» **What needs to be done**: Your output should be the lines below from the one with "История нотариата" through the one with "napjáról, így gondoltam, gyorsan", copied exactly, pictures excluded.

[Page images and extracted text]
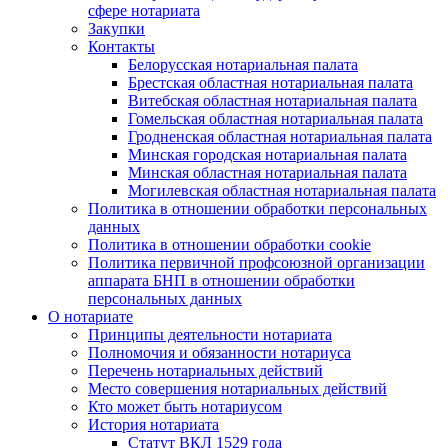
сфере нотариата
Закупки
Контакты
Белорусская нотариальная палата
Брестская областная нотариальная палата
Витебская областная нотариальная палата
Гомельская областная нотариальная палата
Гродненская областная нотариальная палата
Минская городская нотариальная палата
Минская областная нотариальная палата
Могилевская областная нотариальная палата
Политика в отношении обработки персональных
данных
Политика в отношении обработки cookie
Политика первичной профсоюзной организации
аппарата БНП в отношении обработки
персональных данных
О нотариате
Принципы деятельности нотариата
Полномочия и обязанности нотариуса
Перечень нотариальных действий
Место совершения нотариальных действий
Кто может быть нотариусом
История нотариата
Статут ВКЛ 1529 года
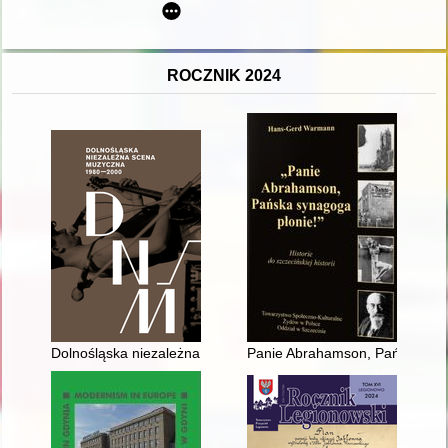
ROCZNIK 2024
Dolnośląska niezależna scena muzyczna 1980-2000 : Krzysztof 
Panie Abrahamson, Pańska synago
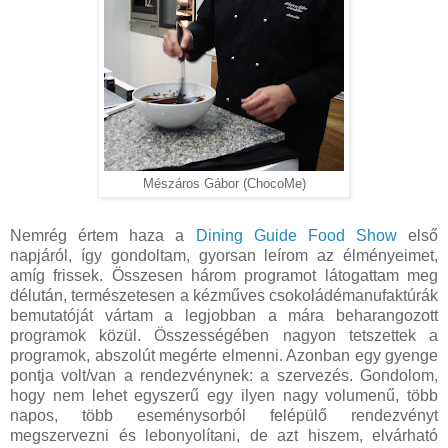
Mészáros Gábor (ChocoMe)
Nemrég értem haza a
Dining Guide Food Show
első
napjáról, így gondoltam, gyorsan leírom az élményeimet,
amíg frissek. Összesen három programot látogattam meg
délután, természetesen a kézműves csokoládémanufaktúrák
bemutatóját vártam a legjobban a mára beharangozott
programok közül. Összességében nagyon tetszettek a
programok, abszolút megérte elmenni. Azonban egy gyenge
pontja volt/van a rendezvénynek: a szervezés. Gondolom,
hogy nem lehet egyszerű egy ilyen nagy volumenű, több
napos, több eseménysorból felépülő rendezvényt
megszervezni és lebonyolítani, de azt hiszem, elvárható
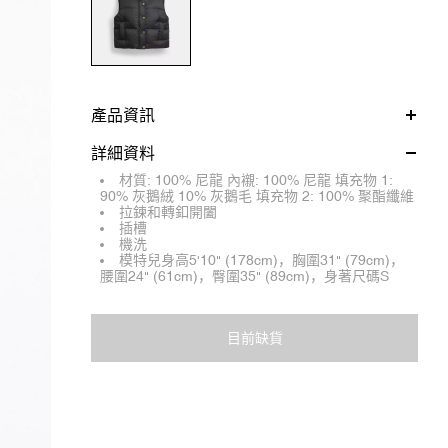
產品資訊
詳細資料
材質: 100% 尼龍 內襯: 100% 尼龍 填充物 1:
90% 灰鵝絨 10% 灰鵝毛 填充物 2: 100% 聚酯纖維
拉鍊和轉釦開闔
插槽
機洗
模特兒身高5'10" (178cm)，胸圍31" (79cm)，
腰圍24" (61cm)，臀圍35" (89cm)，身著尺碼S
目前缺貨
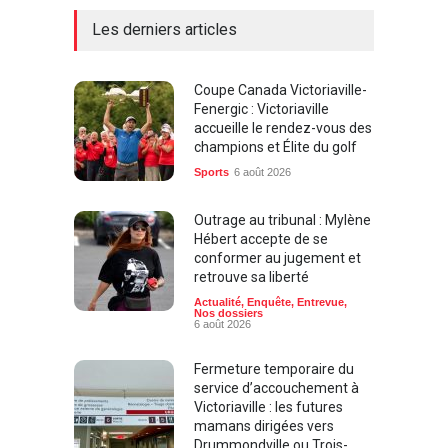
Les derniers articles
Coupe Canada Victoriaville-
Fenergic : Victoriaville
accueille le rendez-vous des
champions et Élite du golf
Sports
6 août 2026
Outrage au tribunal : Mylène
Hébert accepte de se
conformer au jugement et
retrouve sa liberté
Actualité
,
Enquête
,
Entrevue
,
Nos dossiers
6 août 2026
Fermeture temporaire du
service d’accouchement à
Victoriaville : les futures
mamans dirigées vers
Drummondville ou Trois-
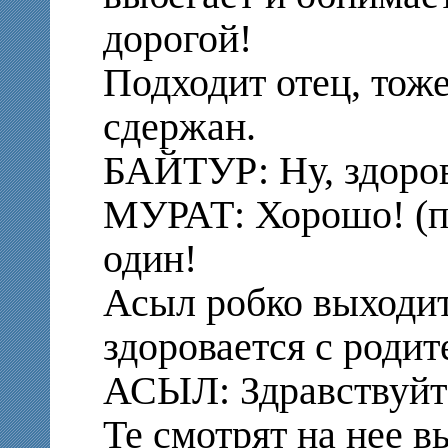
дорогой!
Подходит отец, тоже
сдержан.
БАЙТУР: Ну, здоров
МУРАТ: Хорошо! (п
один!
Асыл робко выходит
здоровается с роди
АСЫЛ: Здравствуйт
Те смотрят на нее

» **The answer**:
История нотариата
Статут ВКЛ 1529 года
ROCZNIK 2024
Dolnośląska niezależna scena muzyczna 1980-2000 : Krzysztof 
Panie Abrahamson, Pańska synago
Mészáros Gábor (ChocoMe)
Nemrég értem haza a
Dining Guide Food Show
első
napjáról, így gondoltam, gyorsan leírom az élményeimet,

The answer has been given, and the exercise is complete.